Security experts are warning that a new ransomware group is rapidly escalating threat activity, with double extortion attacks on scores of victims so far in Q4.
The Egregor group first came to light with an attack on Barnes & Noble and video game developers Ubisoft and Crytek back in October, according to Digital Shadows.
In fact, the group has been active since September, when it compromised 15 victims. Then came a massive 240% spike in numbers, with 51 organizations hit the following month. As of November 17, it had added a further 21 victims.
According to the security vendor, a plurality of Egregor victims come from the industrial goods and services sector (38%), and the vast majority so far (83%) have been US-based.
The malware itself has been designed with multiple anti-analysis measures built in, such as code obfuscation and packed payloads, Digital Shadows claimed.
“More specifically, Windows application programming interfaces (APIs) are leveraged to encrypt the payload data. Unless security teams can present the correct command-line argument, then the data cannot be decrypted, and the malware cannot be analyzed,” it added.

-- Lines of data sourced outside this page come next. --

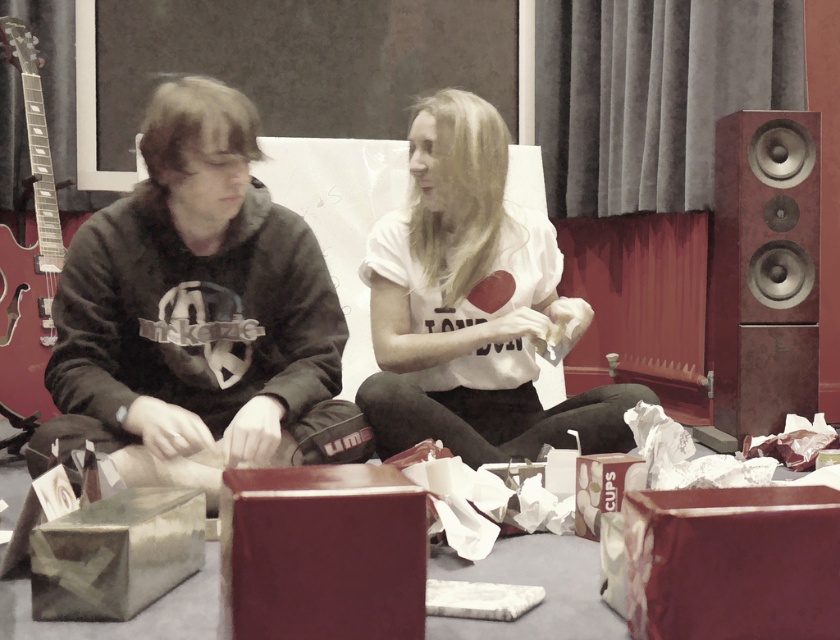 Who is lower down, dark gray hoodie at left or wooden/maroon speaker at right?

dark gray hoodie at left is below.

Is dark gray hoodie at left thinner than wooden/maroon speaker at right?

No.

Between point (177, 264) and point (726, 148), which one is positioned behind?

The point (726, 148) is more distant.

In order to click on dark gray hoodie at left in this screenshot , I will do `click(198, 310)`.

Is the position of shiny maroon box at lower right less distant than that of metallic silver box at lower left?

That is True.

Does shiny maroon box at lower right have a greater height compared to metallic silver box at lower left?

Indeed, shiny maroon box at lower right has a greater height compared to metallic silver box at lower left.

Is point (730, 493) positioned after point (109, 609)?

No, it is in front of (109, 609).

Where is `shiny maroon box at lower right`? This screenshot has width=840, height=640. shiny maroon box at lower right is located at coordinates (732, 563).

Is white matte t-shirt at center bigger than metallic silver box at lower left?

Indeed, white matte t-shirt at center has a larger size compared to metallic silver box at lower left.

Does point (496, 420) come closer to viewer compared to point (123, 609)?

No, it is not.

Where is `white matte t-shirt at center`? The height and width of the screenshot is (640, 840). white matte t-shirt at center is located at coordinates (471, 305). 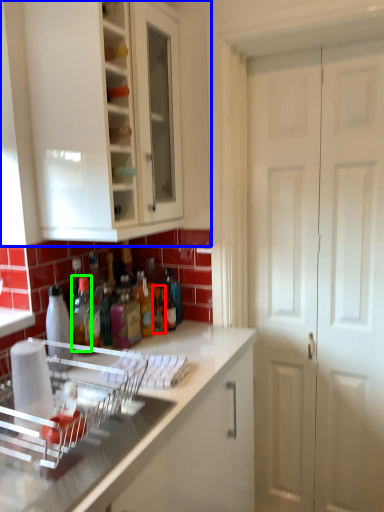 Question: Which object is the farthest from bottle (highlighted by a red box)? Choose among these: cabinetry (highlighted by a blue box) or bottle (highlighted by a green box).

Choices:
 (A) cabinetry
 (B) bottle

Answer: (A) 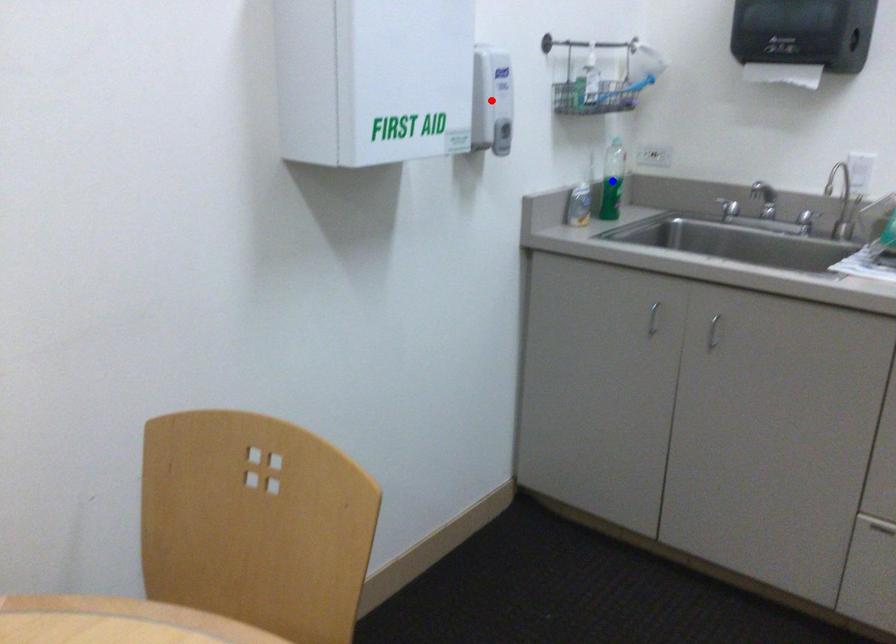 Question: Which of the two points in the image is closer to the camera?

Choices:
 (A) Blue point is closer.
 (B) Red point is closer.

Answer: (B) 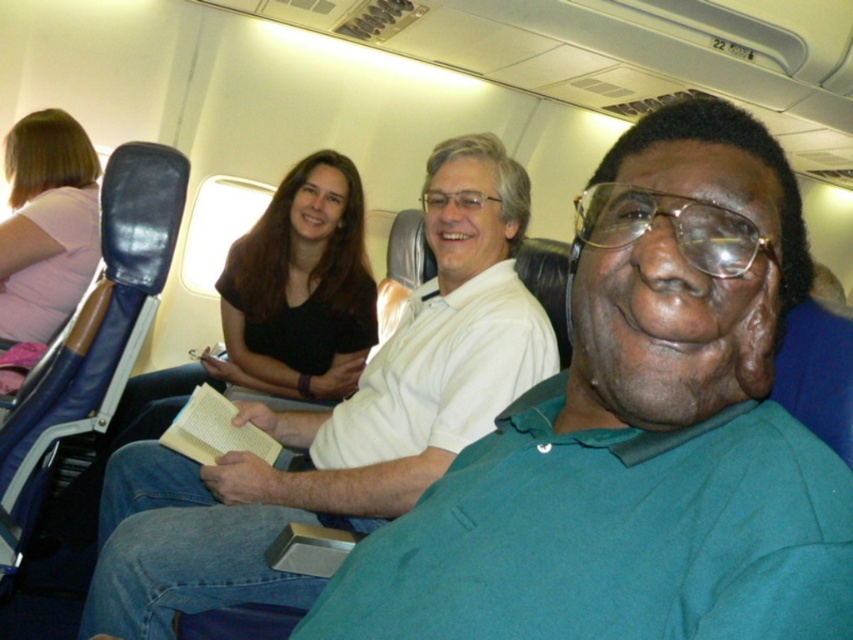 Question: Which of the following is the farthest from the observer?

Choices:
 (A) white matte shirt at center
 (B) green matte shirt at center

Answer: (A)

Question: Is green matte shirt at center above white matte shirt at center?

Choices:
 (A) yes
 (B) no

Answer: (A)

Question: Is green matte shirt at center positioned at the back of white matte shirt at center?

Choices:
 (A) no
 (B) yes

Answer: (A)

Question: Which object appears farthest from the camera in this image?

Choices:
 (A) white matte shirt at center
 (B) green matte shirt at center

Answer: (A)

Question: Considering the relative positions of green matte shirt at center and white matte shirt at center in the image provided, where is green matte shirt at center located with respect to white matte shirt at center?

Choices:
 (A) right
 (B) left

Answer: (A) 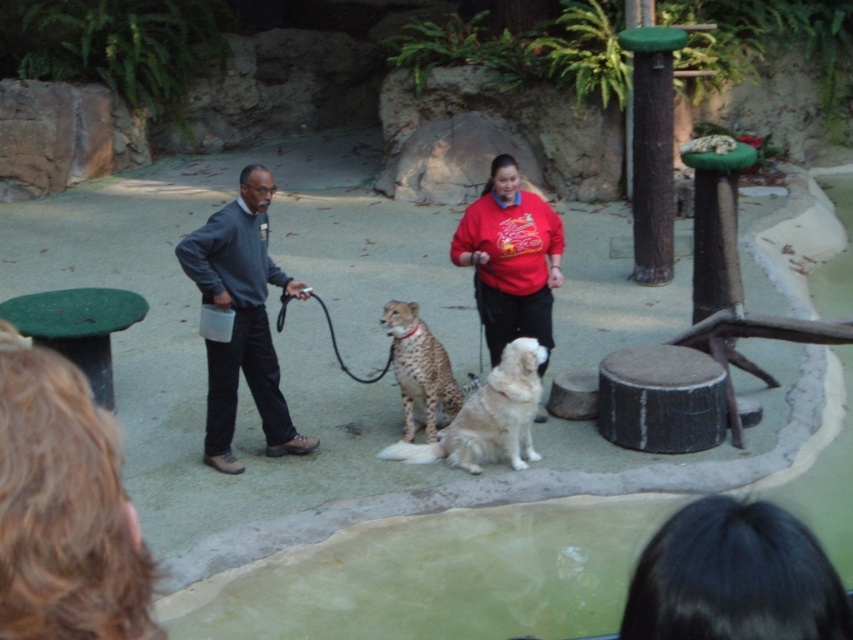 Which is more to the left, dark gray sweater at left or spotted fur cheetah at center?

Positioned to the left is dark gray sweater at left.

Is dark gray sweater at left bigger than spotted fur cheetah at center?

Yes.

Which is behind, point (270, 410) or point (424, 353)?

The point (424, 353) is more distant.

Identify the location of dark gray sweater at left. This screenshot has width=853, height=640. (241, 320).

Who is positioned more to the left, dark gray sweater at left or red cotton shirt at center?

dark gray sweater at left is more to the left.

The height and width of the screenshot is (640, 853). Describe the element at coordinates (241, 320) in the screenshot. I see `dark gray sweater at left` at that location.

The width and height of the screenshot is (853, 640). Identify the location of dark gray sweater at left. (241, 320).

Can you confirm if red cotton shirt at center is bigger than spotted fur cheetah at center?

Yes.

Is red cotton shirt at center to the right of spotted fur cheetah at center from the viewer's perspective?

Correct, you'll find red cotton shirt at center to the right of spotted fur cheetah at center.

This screenshot has width=853, height=640. Find the location of `red cotton shirt at center`. red cotton shirt at center is located at coordinates pos(509,259). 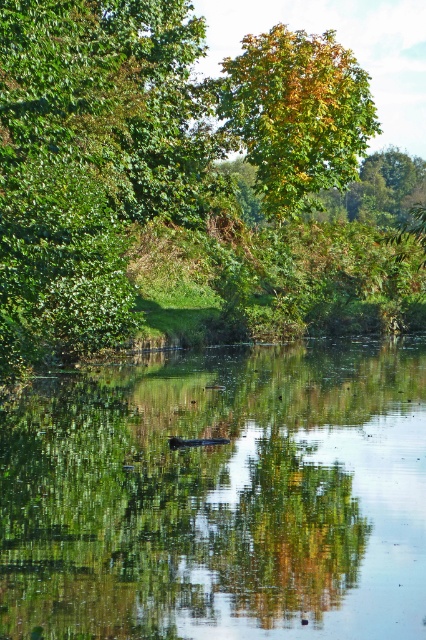 You are standing at the point labeled point [190,179] in the image. What object are you directly facing?

The point labeled point [190,179] corresponds to the green leafy tree at center, so you are directly facing the green leafy tree at center.

You are standing at the point with coordinates point (8, 115) and want to walk towards point (271, 157). Based on the scene description, will you be moving towards the water or away from it?

Since point (8, 115) is in front of point (271, 157), moving from point (8, 115) to point (271, 157) would mean moving away from the water towards the trees. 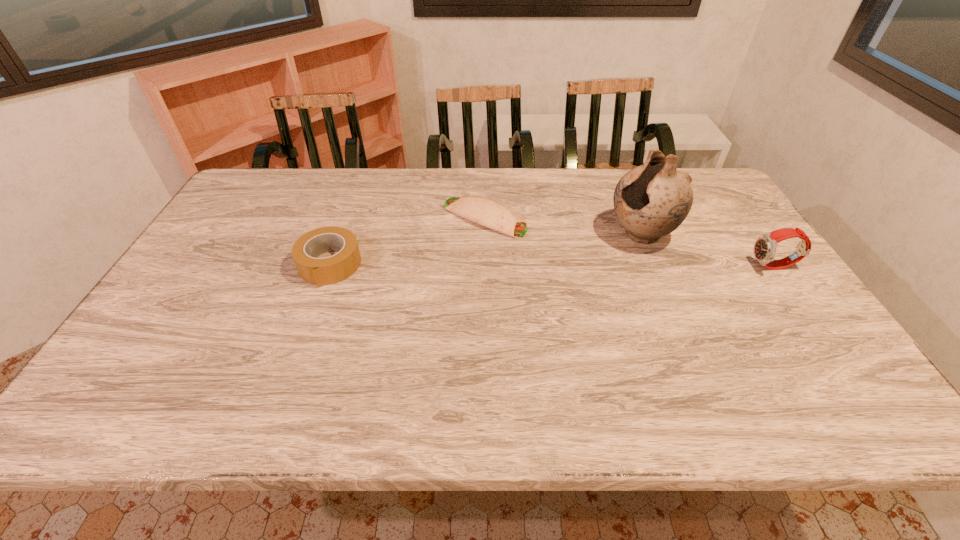 The width and height of the screenshot is (960, 540). What are the coordinates of `the second shortest object` in the screenshot? It's located at (321, 271).

At what (x,y) coordinates should I click in order to perform the action: click on the leftmost object. Please return your answer as a coordinate pair (x, y). This screenshot has width=960, height=540. Looking at the image, I should click on (321, 271).

At what (x,y) coordinates should I click in order to perform the action: click on the third shortest object. Please return your answer as a coordinate pair (x, y). The height and width of the screenshot is (540, 960). Looking at the image, I should click on (765, 246).

This screenshot has width=960, height=540. I want to click on the rightmost object, so click(765, 246).

Locate an element on the screen. the shortest object is located at coordinates (484, 211).

This screenshot has width=960, height=540. In order to click on the second object from left to right in this screenshot , I will do `click(484, 211)`.

I want to click on the tallest object, so click(652, 200).

The height and width of the screenshot is (540, 960). What are the coordinates of `pottery` in the screenshot? It's located at (652, 200).

Where is `vacant area situated at the edge of the second shortest object`? The width and height of the screenshot is (960, 540). vacant area situated at the edge of the second shortest object is located at coordinates (300, 346).

This screenshot has height=540, width=960. Identify the location of vacant space located on the face of the watch. (684, 267). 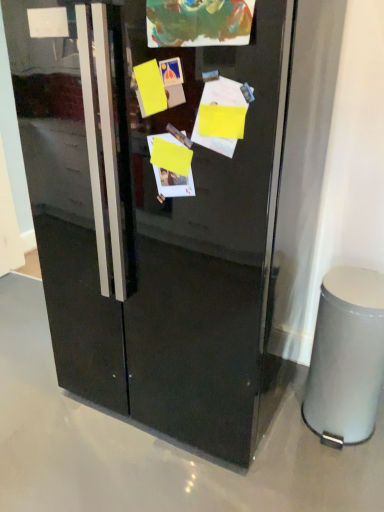 Question: Is glossy black refrigerator at center wider than silver metallic trash bin at lower right?

Choices:
 (A) yes
 (B) no

Answer: (A)

Question: Does glossy black refrigerator at center appear on the right side of silver metallic trash bin at lower right?

Choices:
 (A) yes
 (B) no

Answer: (B)

Question: Could you tell me if glossy black refrigerator at center is turned towards silver metallic trash bin at lower right?

Choices:
 (A) yes
 (B) no

Answer: (B)

Question: Is the surface of glossy black refrigerator at center in direct contact with silver metallic trash bin at lower right?

Choices:
 (A) yes
 (B) no

Answer: (B)

Question: From the image's perspective, is glossy black refrigerator at center above silver metallic trash bin at lower right?

Choices:
 (A) no
 (B) yes

Answer: (B)

Question: Can we say glossy black refrigerator at center lies outside silver metallic trash bin at lower right?

Choices:
 (A) yes
 (B) no

Answer: (A)

Question: From the image's perspective, is silver metallic trash bin at lower right over glossy black refrigerator at center?

Choices:
 (A) yes
 (B) no

Answer: (B)

Question: Does silver metallic trash bin at lower right have a larger size compared to glossy black refrigerator at center?

Choices:
 (A) yes
 (B) no

Answer: (B)

Question: Is silver metallic trash bin at lower right positioned far away from glossy black refrigerator at center?

Choices:
 (A) yes
 (B) no

Answer: (B)

Question: Considering the relative sizes of silver metallic trash bin at lower right and glossy black refrigerator at center in the image provided, is silver metallic trash bin at lower right smaller than glossy black refrigerator at center?

Choices:
 (A) no
 (B) yes

Answer: (B)

Question: From the image's perspective, is silver metallic trash bin at lower right below glossy black refrigerator at center?

Choices:
 (A) yes
 (B) no

Answer: (A)

Question: Is silver metallic trash bin at lower right aimed at glossy black refrigerator at center?

Choices:
 (A) yes
 (B) no

Answer: (B)

Question: Is silver metallic trash bin at lower right taller or shorter than glossy black refrigerator at center?

Choices:
 (A) short
 (B) tall

Answer: (A) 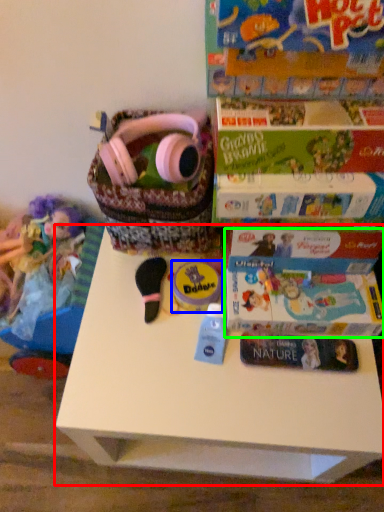 Question: Based on their relative distances, which object is nearer to table (highlighted by a red box)? Choose from toy (highlighted by a blue box) and paperback book (highlighted by a green box).

Choices:
 (A) toy
 (B) paperback book

Answer: (B) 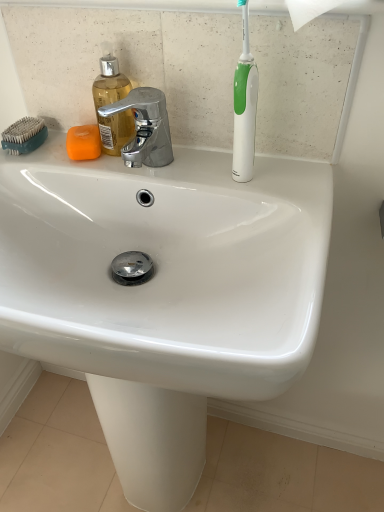 Question: Looking at the image, does teal plastic comb at upper left seem bigger or smaller compared to polished chrome faucet at upper center?

Choices:
 (A) small
 (B) big

Answer: (A)

Question: Is point (33, 150) positioned closer to the camera than point (150, 156)?

Choices:
 (A) farther
 (B) closer

Answer: (A)

Question: Which object is positioned farthest from the white glossy sink at center?

Choices:
 (A) translucent plastic soap dispenser at upper left
 (B) orange matte soap at upper left
 (C) teal plastic comb at upper left
 (D) white glossy toothbrush at upper right
 (E) polished chrome faucet at upper center

Answer: (C)

Question: Considering the real-world distances, which object is farthest from the orange matte soap at upper left?

Choices:
 (A) white glossy toothbrush at upper right
 (B) translucent plastic soap dispenser at upper left
 (C) white glossy sink at center
 (D) polished chrome faucet at upper center
 (E) teal plastic comb at upper left

Answer: (C) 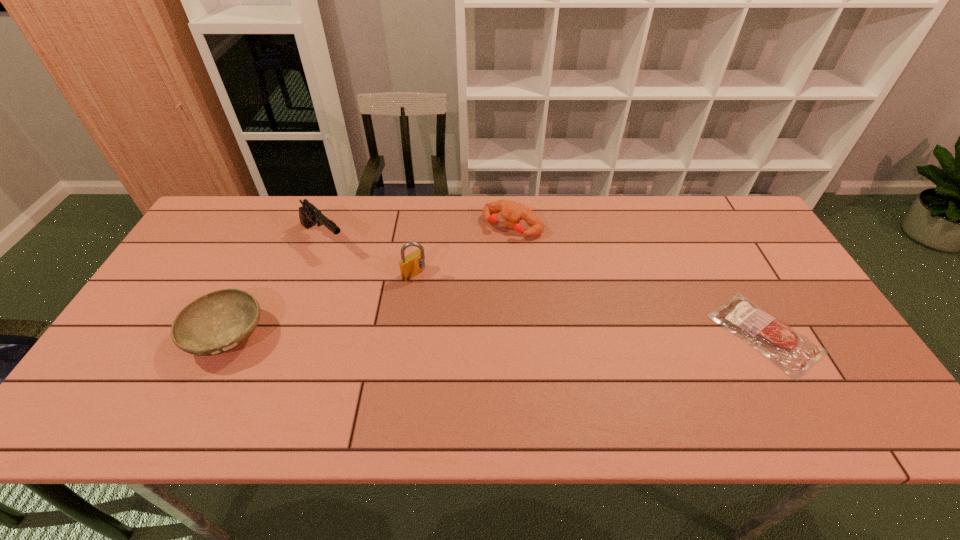 You are a GUI agent. You are given a task and a screenshot of the screen. Output one action in this format:
    pyautogui.click(x=<x>, y=<y>)
    Task: Click on the bowl located at the near edge
    The width and height of the screenshot is (960, 540).
    Given the screenshot: What is the action you would take?
    pyautogui.click(x=215, y=323)

Identify the location of steak situated at the near edge. (795, 354).

You are a GUI agent. You are given a task and a screenshot of the screen. Output one action in this format:
    pyautogui.click(x=<x>, y=<y>)
    Task: Click on the object that is at the left edge
    The width and height of the screenshot is (960, 540).
    Given the screenshot: What is the action you would take?
    pyautogui.click(x=215, y=323)

Where is `object that is at the right edge`? This screenshot has height=540, width=960. object that is at the right edge is located at coordinates (795, 354).

Locate an element on the screen. The height and width of the screenshot is (540, 960). object located in the near left corner section of the desktop is located at coordinates (215, 323).

This screenshot has height=540, width=960. I want to click on object that is at the near right corner, so click(795, 354).

Where is `vacant space at the far edge`? The height and width of the screenshot is (540, 960). vacant space at the far edge is located at coordinates (293, 230).

Identify the location of blank space at the near edge of the desktop. (219, 374).

This screenshot has height=540, width=960. In order to click on vacant region at the left edge in this screenshot , I will do `click(203, 267)`.

The height and width of the screenshot is (540, 960). Find the location of `free region at the right edge of the desktop`. free region at the right edge of the desktop is located at coordinates (756, 296).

“When the correct command-line argument is presented, the malware executes by injecting into iexplore.exe process, encrypting all text files and documents, and enclosing a ransom note within each folder that has an encrypted file. This process includes files on remote machines and servers through checks on LogMeIn event logs.”
Like many groups operating today, the actors behind Egregor maintain a dark web site on which they post data stolen from victims in a bid to force a ransom payment. In this respect it has followed the lead of the infamous Maze group, which ceased operations in October.
For example, it posted 200MB of data on in-game assets from Ubisoft and claimed to have source code from an unreleased title, Watchdogs: Legion. In the case of Crytek, 400MB of data was confirmed stolen related to titles Warface and Arena of Fate, Digital Shadows noted.